The Bears struggled mightily on offense in their 10-3 loss to the Packers. But after just one game, Nagy isn’t going to panic.

“Offensively for us, you identify the problem, you fix it and you move on,” Nagy said. “You don’t dwell on it. I don’t deal with that well, so I’m not going to sit here and be negative. I’m going to use it, but right now the people and the players and coaches that are in this building right now, we’ve literally moved on to Denver.”

Win or lose, Nagy doesn’t reflect on any game for more than 24 hours. But that doesn’t mean the time the coach spent evaluating his team’s performance against the Packers wasn’t agonizing.

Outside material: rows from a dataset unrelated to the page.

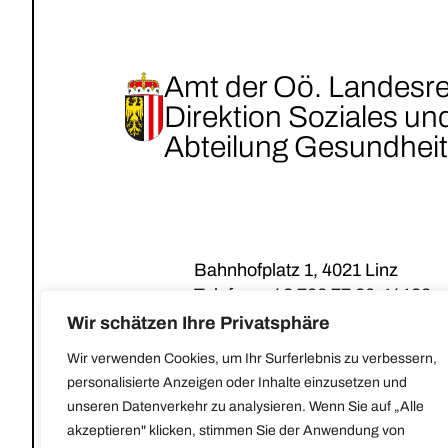
Amt der Oö. Landesr
Direktion Soziales u
Abteilung Gesundheit
Bahnhofplatz 1, 4021 Linz
Telefon:
+43 732 77 20-14133
E-Mail:
post@gesundes-oberoest
Wir schätzen Ihre Privatsphäre
Wir verwenden Cookies, um Ihr Surferlebnis zu verbessern,
personalisierte Anzeigen oder Inhalte einzusetzen und
unseren Datenverkehr zu analysieren. Wenn Sie auf „Alle
akzeptieren" klicken, stimmen Sie der Anwendung von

“For me, the 24 hours is hard,” Nagy said. “That’s a hard deal, because you look at everything that you wish you could have done differently or would have done differently. I always start with myself, and that’s not cliché talk. That’s real talk.

“I start with, ‘Where can I be better to help our team?’ So you beat yourself up in certain areas. But then the person that I really am jumps in and says, ‘All right, enough is enough. It’s time to keep being you and don’t let this thing affect the next week.’ And that’s where I’ve relied on past experiences.

“There's a lot of real-life experiences that it could be a lot worse. So we keep things in perspective. Does that mean we don't care as much? No. But we're 0-1 right now and I know a lot of instances of a lot different teams in previous years that have gone 0-1 and have some pretty good finishes. So we’re past that. We use it as a tool and that’s what I'm going to do. That’s exactly what I did the last couple of days.”